Gdańsk wyda pół miliona złotych na przygotowanie kolejnych dokumentów potrzebnych do budowy Drogi Zielonej i Tunelu pod Pachołkiem. Decyzja nie była jednomyślna, nawet wśród radnych Platformy Obywatelskiej.
Inwestycja budzi wiele kontrowersji. – Czternaście osób było za, trzynaście – przeciw. Wśród nich radni opozycji, którzy uważają, że inwestycja warta dwa miliardy złotych jest za droga i niekorzystna dla miasta, mówił radny PiS Grzegorz Strzelczyk.
– To będzie odgrodzenie dzielnic mieszkaniowych od Parku Reagana. To także kwestie ekologiczne, bo w tamtym miejscu usytuowane są ujęcia wody pitnej dla dolnego tarasu. A poza tym potrzeb w mieście jest dużo więcej. Pozyskaliśmy pieniądze na Nową Słowackiego i Trasę Sucharskiego i te inwestycje są niedokończone, chociażby na odcinku od Hynka do Uczniowskiej.
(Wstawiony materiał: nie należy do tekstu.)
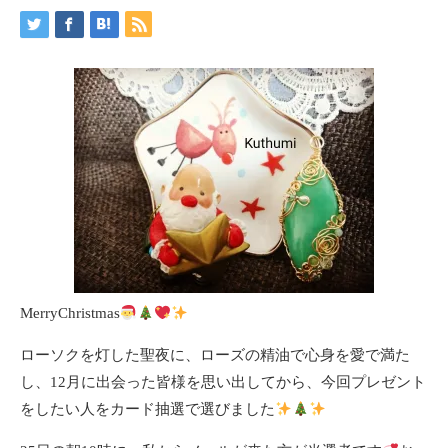
MerryChristmas
ローソクを灯した聖夜に、ローズの精油で心身を愛で満た
し、12月に出会った皆様を思い出してから、今回プレゼント
をしたい人をカード抽選で選びました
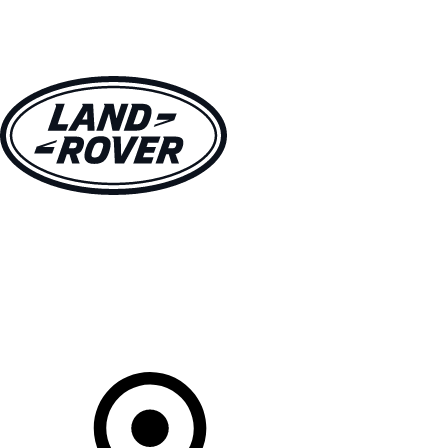
MODÈLES
PROPRIÉTAIRES
DÉCOUVRIR
ACHETEZ MAINTENANT
Votre Concessionnaire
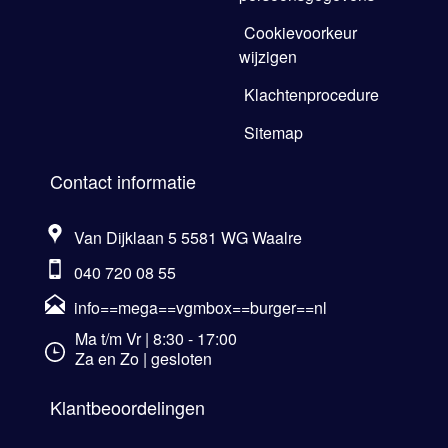
Cookievoorkeur
wijzigen
Klachtenprocedure
Sitemap
Contact informatie
Van Dijklaan 5 5581 WG Waalre
040 720 08 55
info==mega==vgmbox==burger==nl
Ma t/m Vr | 8:30 - 17:00
Za en Zo | gesloten
Klantbeoordelingen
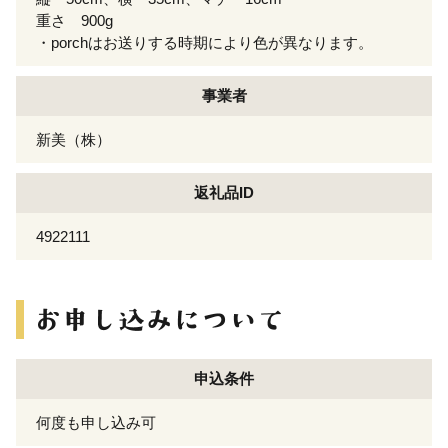
重さ 900g
・porchはお送りする時期により色が異なります。
事業者
新美（株）
返礼品ID
4922111
申込条件
何度も申し込み可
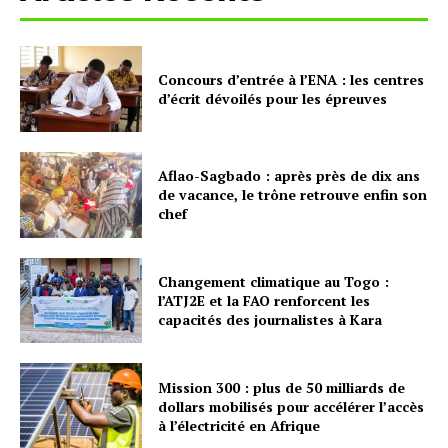
Concours d’entrée à l’ENA : les centres
d’écrit dévoilés pour les épreuves
Aflao-Sagbado : après près de dix ans
de vacance, le trône retrouve enfin son
chef
Changement climatique au Togo :
l’ATJ2E et la FAO renforcent les
capacités des journalistes à Kara
Mission 300 : plus de 50 milliards de
dollars mobilisés pour accélérer l’accès
à l’électricité en Afrique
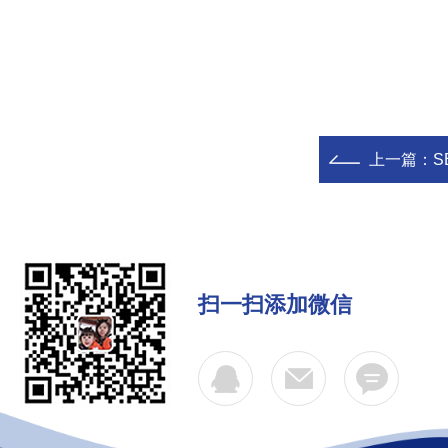
上一篇：
S
扫一扫添加微信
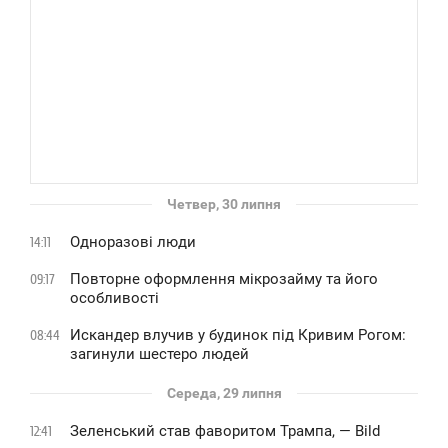
Четвер, 30 липня
Одноразові люди
14:11
Повторне оформлення мікрозайму та його
09:17
особливості
Искандер влучив у будинок під Кривим Рогом:
08:44
загинули шестеро людей
Середа, 29 липня
Зеленський став фаворитом Трампа, — Bild
12:41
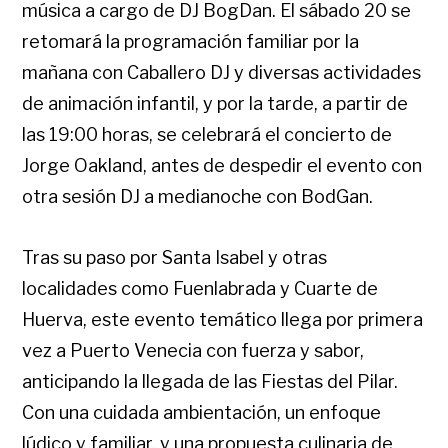
música a cargo de DJ BogDan. El
sábado 20
se
retomará la programación familiar por la
mañana con Caballero DJ y diversas actividades
de animación infantil, y por la tarde, a partir de
las 19:00 horas, se celebrará el concierto de
Jorge Oakland, antes de despedir el evento con
otra sesión DJ a medianoche con BodGan.
Tras su paso por Santa Isabel y otras
localidades como Fuenlabrada y Cuarte de
Huerva, este evento temático llega por primera
vez a Puerto Venecia con fuerza y sabor,
anticipando la llegada de las Fiestas del Pilar.
Con una cuidada ambientación, un enfoque
lúdico y familiar, y una propuesta culinaria de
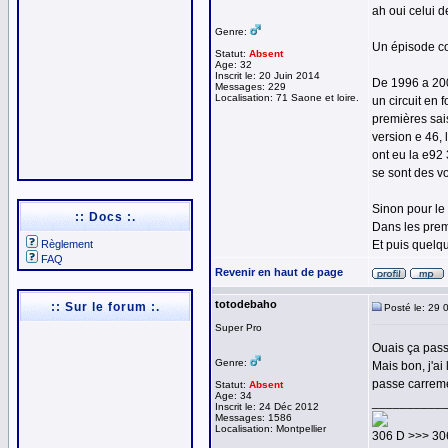
ah oui celui d
Genre:
Un épisode co
Statut:
Absent
Age: 32
Inscrit le: 20 Juin 2014
De 1996 a 200
Messages: 229
Localisation: 71 Saone et loire.
un circuit en
premières sais
version e 46, 
ont eu la e92
se sont des vo
Sinon pour le
:: Docs :.
Dans les prem
Règlement
Et puis quelqu
FAQ
Revenir en haut de page
totodebaho
:: Sur le forum :.
Posté le: 29 
Super Pro
Ouais ça pass
Genre:
Mais bon, j'a
passe carreme
Statut:
Absent
Age: 34
__________
Inscrit le: 24 Déc 2012
Messages: 1586
Localisation: Montpellier
306 D >>> 3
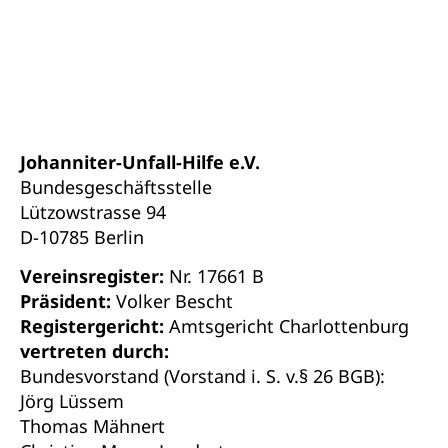
Johanniter-Unfall-Hilfe e.V.
Bundesgeschäftsstelle
Lützowstrasse 94
D-10785 Berlin
Vereinsregister:
Nr. 17661 B
Präsident:
Volker Bescht
Registergericht:
Amtsgericht Charlottenburg
vertreten durch:
Bundesvorstand (Vorstand i. S. v.§ 26 BGB):
Jörg Lüssem
Thomas Mähnert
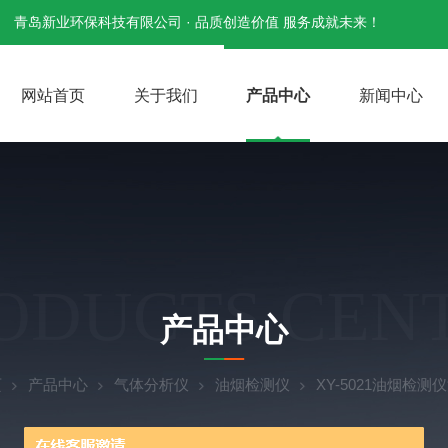
青岛新业环保科技有限公司 · 品质创造价值 服务成就未来！
网站首页
关于我们
产品中心
新闻中心
ODUCTS CEN
产品中心
页
产品中心
气体分析仪
油烟检测仪
XY-5021油烟检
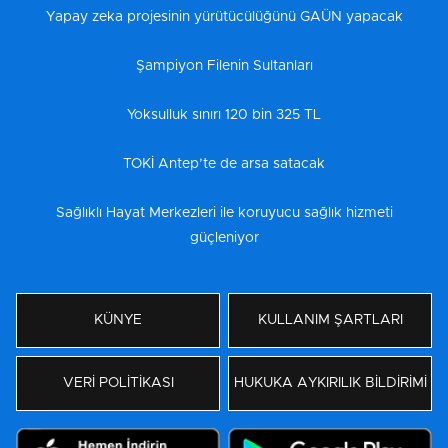
Yapay zeka projesinin yürütücülüğünü GAÜN yapacak
Şampiyon Filenin Sultanları
Yoksulluk sınırı 120 bin 325 TL
TOKİ Antep’te de arsa satacak
Sağlıklı Hayat Merkezleri ile koruyucu sağlık hizmeti
güçleniyor
KÜNYE
KULLANIM ŞARTLARI
VERİ POLİTİKASI
HUKUKA AYKIRILIK BİLDİRİMİ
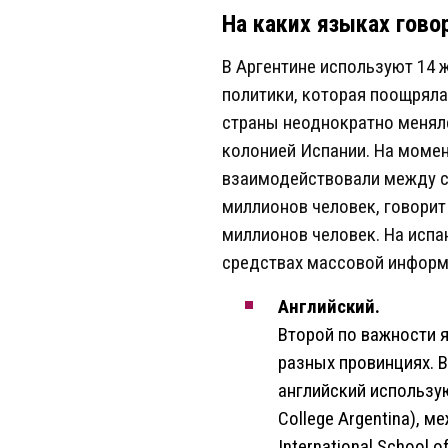
На каких языках гово
В Аргентине используют 14 
политики, которая поощряла
страны неоднократно менялс
колонией Испании. На моме
взаимодействовали между соб
миллионов человек, говорит 
миллионов человек. На испа
средствах массовой информа
Английский.
Второй по важности я
разных провинциях. 
английский использую
College Argentina), 
International School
Ponadto za pół roku zostanie otworzony tunel pod Martwą Wisłą i ten ruch tranzytowy niewątpliwie wjedzie w osiedle mieszkaniowe na Zaspie. Ulice Jana Pawła Drugiego i Rzeczpospolitej zostaną rozjechane. Trzeba było najpierw załatwić te kwestie, a potem myśleć o zamykaniu ramy komunikacyjnej Gdańska Drogą Zieloną, tłumaczył Strzelczyk.
Dodał, że przy wszystkich innych inwestycjach prezydent Gdańska dostał od radnych carte blanche i w ten sposób może swobodnie kształtować prace. – Tak będzie też z Drogą Zieloną. Za półtora roku usłyszymy, że miasto wydało już tyle pieniędzy na przygotowanie inwestycji, wiec trzeba ją wykonać. Radny Strzelczyk zaznacza, że są pomysły na usprawnienie ruchu w tym miejscu. – To przebudowa węzła Wysoka oraz budowa Nowej Opackiej, wyprowadzającej ruch z Jacka Rybickiego w ciąg ulicy Pomorskiej. To odciążyłoby Starą Oliwę i udrożniło ruch do Osowej.
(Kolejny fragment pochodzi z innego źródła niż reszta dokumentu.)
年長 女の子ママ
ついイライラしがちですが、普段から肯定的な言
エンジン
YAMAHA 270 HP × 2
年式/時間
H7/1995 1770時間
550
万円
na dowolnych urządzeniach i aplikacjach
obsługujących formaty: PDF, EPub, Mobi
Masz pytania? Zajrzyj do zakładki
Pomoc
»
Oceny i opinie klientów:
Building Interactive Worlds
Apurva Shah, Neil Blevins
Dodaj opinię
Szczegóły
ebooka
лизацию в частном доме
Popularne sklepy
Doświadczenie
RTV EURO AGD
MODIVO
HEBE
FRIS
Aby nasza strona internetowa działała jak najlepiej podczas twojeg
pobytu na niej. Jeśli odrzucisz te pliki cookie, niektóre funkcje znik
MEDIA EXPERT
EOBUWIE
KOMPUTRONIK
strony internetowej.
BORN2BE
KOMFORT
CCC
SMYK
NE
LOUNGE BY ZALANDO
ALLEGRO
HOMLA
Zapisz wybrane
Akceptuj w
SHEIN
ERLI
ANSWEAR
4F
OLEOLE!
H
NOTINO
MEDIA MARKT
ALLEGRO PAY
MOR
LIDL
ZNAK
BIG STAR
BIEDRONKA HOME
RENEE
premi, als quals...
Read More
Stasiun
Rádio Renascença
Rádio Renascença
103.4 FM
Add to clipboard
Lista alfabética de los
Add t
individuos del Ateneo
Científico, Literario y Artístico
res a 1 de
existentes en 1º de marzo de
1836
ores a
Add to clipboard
W głosowaniu nad uchwałą w klubie PO była dyscyplina partyjna. Ale wyłamała się z niej radna Agnieszka Owczarczak. – Boję się tego, że to co w tej chwili jest zaplanowane, czyli jedna jezdnia po jednym pasie ruchu w każdą stronę, za jakiś czas okaże się, że to za mało. I jednak miasto będzie chciało wybudować tam po dwa pasy w każdym kierunku. Obawiam się, że to jest metoda małych kroków. Jedne dokumenty będą generowały konieczność przygotowania drugich i w końcu dojdzie do realizacji tej inwestycji.
Wiceprezydent Gdańska Andrzej Bojanowski tłumaczy tymczasem, że nic nie jest jeszcze przesądzone. – Pieniądze są potrzebne na wykonanie analizy dotyczącej technologii. Dzięki temu będziemy wiedzieć co zrobić, by była akceptacja ze strony środowiska oraz by spełnić oczekiwania mieszkańców. Dyskusja na temat wyglądu tej drogi – czy ona będzie jednopasmowa czy dwupasmowa – rozpocznie się dopiero za półtora roku. To oczywiście nie może być droga, po której będziemy jeździć 80 kilometrów na godzinę, z założenia będzie to droga śródmiejska. Natomiast częściowo będzie spełniała funkcję drogi ramowej. Bardzo istotna była dla nas sonda internetowa. Ponad czterdzieści procent osób stwierdziło, że ta droga jest dla nich ważna.
Pół miliona złotych na przygotowanie dokumentacji Drogi Zielonej z tunelem pod Pachołkiem przekazał już Sopot.